MATERIAL PROVIDED Block Start

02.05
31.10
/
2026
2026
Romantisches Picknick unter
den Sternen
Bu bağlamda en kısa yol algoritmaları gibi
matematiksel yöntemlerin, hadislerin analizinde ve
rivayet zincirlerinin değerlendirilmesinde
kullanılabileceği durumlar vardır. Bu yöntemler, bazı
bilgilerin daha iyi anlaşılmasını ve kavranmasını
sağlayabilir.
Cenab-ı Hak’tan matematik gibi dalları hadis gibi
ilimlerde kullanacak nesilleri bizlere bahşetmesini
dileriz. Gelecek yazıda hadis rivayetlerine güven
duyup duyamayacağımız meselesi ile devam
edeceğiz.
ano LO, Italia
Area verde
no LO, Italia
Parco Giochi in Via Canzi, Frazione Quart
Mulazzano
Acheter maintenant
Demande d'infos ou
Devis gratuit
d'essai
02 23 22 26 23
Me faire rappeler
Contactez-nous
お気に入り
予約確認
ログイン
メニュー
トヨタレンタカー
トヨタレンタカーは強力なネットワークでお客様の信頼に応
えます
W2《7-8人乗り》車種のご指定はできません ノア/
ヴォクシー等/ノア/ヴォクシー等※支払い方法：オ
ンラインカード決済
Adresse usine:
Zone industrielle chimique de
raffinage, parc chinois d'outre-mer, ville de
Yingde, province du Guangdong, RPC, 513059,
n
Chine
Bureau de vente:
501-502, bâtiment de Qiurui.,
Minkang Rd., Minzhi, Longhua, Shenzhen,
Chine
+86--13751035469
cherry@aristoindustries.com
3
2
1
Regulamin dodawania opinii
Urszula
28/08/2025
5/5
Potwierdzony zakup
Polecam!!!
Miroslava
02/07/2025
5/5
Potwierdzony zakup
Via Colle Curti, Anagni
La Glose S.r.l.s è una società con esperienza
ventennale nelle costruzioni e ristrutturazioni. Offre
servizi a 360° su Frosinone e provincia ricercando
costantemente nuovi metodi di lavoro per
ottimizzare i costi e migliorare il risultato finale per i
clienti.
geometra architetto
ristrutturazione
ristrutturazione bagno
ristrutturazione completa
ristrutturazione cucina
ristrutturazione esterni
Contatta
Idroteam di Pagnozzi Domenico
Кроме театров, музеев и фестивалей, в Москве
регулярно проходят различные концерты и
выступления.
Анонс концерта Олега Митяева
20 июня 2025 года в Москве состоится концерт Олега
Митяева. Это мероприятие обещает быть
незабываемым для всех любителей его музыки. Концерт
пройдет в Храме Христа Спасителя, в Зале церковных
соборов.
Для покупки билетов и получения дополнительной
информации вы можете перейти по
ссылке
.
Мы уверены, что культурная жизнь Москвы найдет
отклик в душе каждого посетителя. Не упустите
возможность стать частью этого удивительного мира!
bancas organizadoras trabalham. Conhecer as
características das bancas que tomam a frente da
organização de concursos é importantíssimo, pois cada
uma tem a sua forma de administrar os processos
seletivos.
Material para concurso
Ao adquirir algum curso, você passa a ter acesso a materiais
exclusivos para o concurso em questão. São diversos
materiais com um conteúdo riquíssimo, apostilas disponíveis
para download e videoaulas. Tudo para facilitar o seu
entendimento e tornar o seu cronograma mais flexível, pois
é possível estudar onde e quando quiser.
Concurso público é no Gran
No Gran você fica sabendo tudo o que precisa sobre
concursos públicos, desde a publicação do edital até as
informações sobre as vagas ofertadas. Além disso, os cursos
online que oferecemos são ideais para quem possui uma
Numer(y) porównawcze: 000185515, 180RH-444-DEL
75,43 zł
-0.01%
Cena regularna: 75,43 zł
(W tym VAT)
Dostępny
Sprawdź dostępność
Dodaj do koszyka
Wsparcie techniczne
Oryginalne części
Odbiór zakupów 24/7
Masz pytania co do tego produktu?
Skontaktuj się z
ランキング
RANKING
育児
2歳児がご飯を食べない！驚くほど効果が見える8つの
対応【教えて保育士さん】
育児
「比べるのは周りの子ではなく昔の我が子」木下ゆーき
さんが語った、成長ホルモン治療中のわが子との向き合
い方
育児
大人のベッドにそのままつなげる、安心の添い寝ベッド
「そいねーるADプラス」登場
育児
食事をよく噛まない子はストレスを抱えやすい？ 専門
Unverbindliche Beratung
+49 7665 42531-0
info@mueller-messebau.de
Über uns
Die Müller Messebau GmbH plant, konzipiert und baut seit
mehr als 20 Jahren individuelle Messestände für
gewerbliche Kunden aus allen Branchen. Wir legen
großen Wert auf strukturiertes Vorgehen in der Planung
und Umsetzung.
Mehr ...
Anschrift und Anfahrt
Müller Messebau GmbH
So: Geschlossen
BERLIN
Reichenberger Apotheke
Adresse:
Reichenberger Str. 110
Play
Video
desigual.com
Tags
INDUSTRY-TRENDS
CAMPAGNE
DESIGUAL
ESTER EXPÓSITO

MATERIAL PROVIDED Block End

WHAT YOU ARE ASKED TO DO =>
Looking at the data above, return every line from the one with "raffinage, parc chinois d'outre-mer, ville de" down to the one with "entendimento e tornar", exactly and inclusively.

SOLUTION FOR THIS TASK =>
raffinage, parc chinois d'outre-mer, ville de
Yingde, province du Guangdong, RPC, 513059,
n
Chine
Bureau de vente:
501-502, bâtiment de Qiurui.,
Minkang Rd., Minzhi, Longhua, Shenzhen,
Chine
+86--13751035469
cherry@aristoindustries.com
3
2
1
Regulamin dodawania opinii
Urszula
28/08/2025
5/5
Potwierdzony zakup
Polecam!!!
Miroslava
02/07/2025
5/5
Potwierdzony zakup
Via Colle Curti, Anagni
La Glose S.r.l.s è una società con esperienza
ventennale nelle costruzioni e ristrutturazioni. Offre
servizi a 360° su Frosinone e provincia ricercando
costantemente nuovi metodi di lavoro per
ottimizzare i costi e migliorare il risultato finale per i
clienti.
geometra architetto
ristrutturazione
ristrutturazione bagno
ristrutturazione completa
ristrutturazione cucina
ristrutturazione esterni
Contatta
Idroteam di Pagnozzi Domenico
Кроме театров, музеев и фестивалей, в Москве
регулярно проходят различные концерты и
выступления.
Анонс концерта Олега Митяева
20 июня 2025 года в Москве состоится концерт Олега
Митяева. Это мероприятие обещает быть
незабываемым для всех любителей его музыки. Концерт
пройдет в Храме Христа Спасителя, в Зале церковных
соборов.
Для покупки билетов и получения дополнительной
информации вы можете перейти по
ссылке
.
Мы уверены, что культурная жизнь Москвы найдет
отклик в душе каждого посетителя. Не упустите
возможность стать частью этого удивительного мира!
bancas organizadoras trabalham. Conhecer as
características das bancas que tomam a frente da
organização de concursos é importantíssimo, pois cada
uma tem a sua forma de administrar os processos
seletivos.
Material para concurso
Ao adquirir algum curso, você passa a ter acesso a materiais
exclusivos para o concurso em questão. São diversos
materiais com um conteúdo riquíssimo, apostilas disponíveis
para download e videoaulas. Tudo para facilitar o seu
entendimento e tornar o seu cronograma mais flexível, pois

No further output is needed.